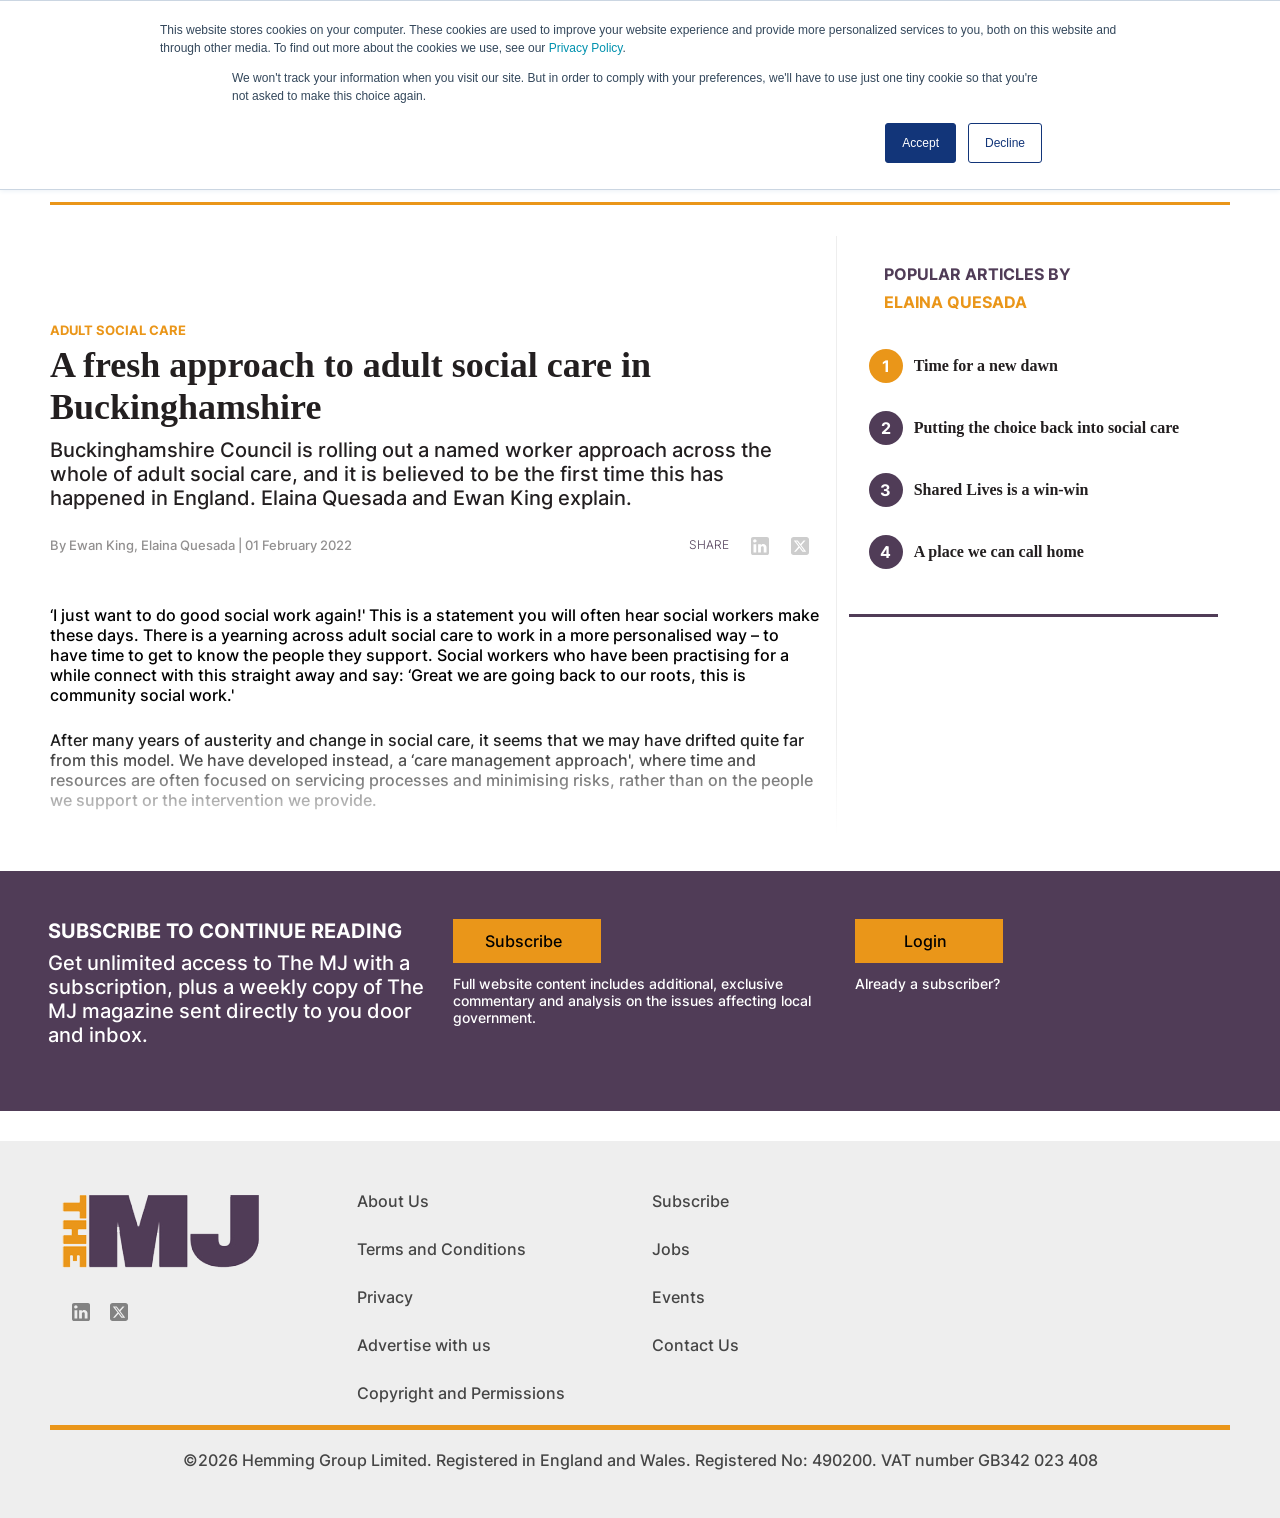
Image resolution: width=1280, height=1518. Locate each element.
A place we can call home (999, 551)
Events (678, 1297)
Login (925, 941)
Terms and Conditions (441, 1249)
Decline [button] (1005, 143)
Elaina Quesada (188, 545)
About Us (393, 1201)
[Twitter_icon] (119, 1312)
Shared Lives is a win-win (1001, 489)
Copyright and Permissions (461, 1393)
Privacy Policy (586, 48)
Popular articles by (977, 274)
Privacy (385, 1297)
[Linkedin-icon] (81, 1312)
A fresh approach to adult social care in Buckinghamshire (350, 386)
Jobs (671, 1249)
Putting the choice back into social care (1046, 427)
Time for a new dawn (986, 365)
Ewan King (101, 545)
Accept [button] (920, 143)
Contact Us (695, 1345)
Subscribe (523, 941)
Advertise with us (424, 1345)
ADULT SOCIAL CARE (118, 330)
######
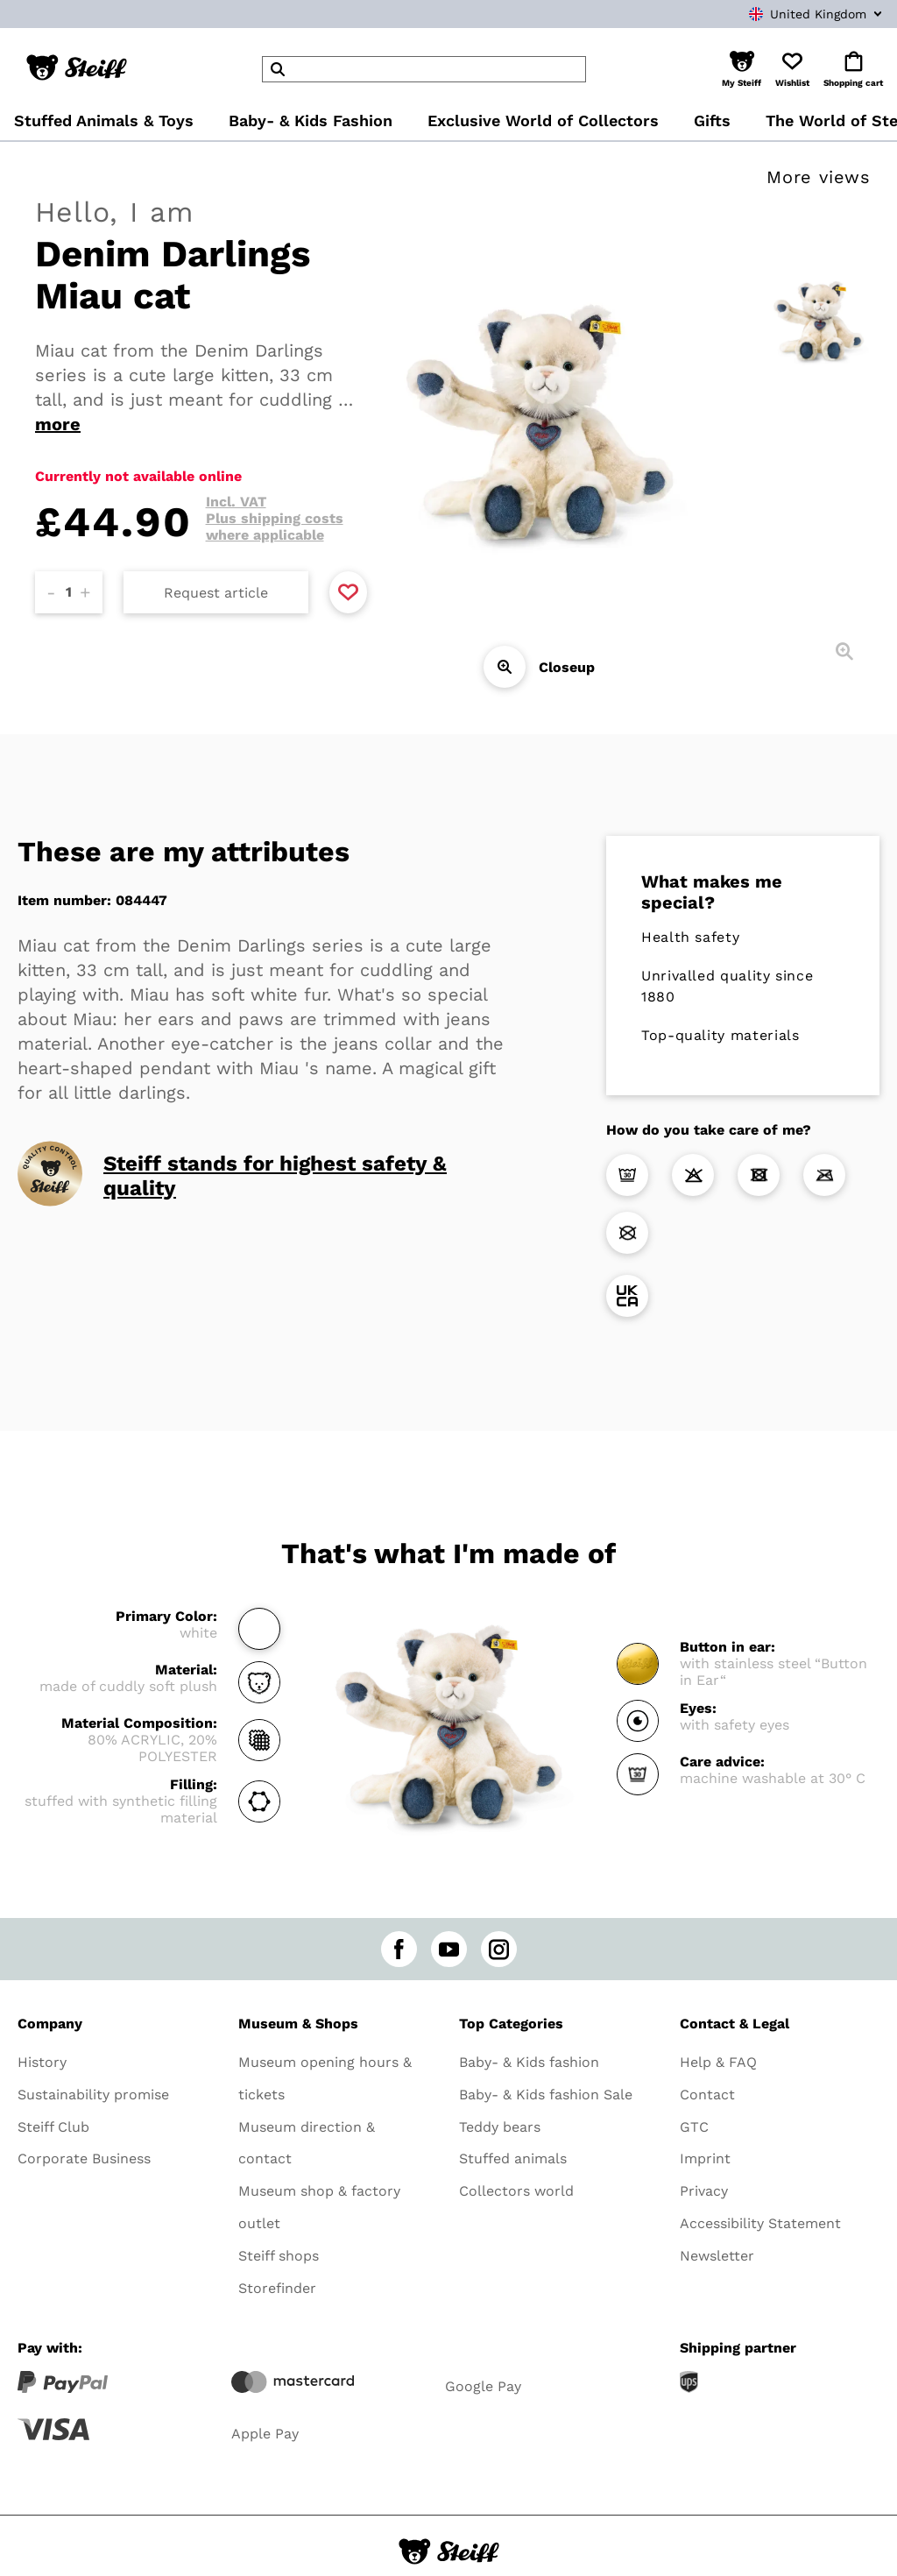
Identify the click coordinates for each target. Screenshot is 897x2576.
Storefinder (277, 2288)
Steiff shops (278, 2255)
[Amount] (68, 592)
######
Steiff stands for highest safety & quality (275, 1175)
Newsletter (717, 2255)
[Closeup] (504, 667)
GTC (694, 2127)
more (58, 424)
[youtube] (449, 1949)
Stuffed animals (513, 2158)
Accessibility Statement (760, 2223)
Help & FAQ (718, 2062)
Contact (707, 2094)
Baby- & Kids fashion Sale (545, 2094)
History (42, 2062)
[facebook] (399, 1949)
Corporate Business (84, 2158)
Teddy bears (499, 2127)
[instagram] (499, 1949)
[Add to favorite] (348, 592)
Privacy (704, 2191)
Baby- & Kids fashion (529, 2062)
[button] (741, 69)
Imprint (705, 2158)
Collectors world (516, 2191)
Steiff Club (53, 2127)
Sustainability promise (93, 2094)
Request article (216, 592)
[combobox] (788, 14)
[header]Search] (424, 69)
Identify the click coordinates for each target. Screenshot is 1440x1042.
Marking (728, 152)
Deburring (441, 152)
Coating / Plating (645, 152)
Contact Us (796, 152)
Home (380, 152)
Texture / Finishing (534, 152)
######
Using the data above, extract exactly the lines from the one that holds "Accept [button] (920, 143)" to the one that holds "ADULT SOCIAL CARE (118, 330)", both ends included, and no others.

Accept [button] (920, 143)
Contact Us (695, 1345)
Subscribe (523, 941)
Advertise with us (424, 1345)
ADULT SOCIAL CARE (118, 330)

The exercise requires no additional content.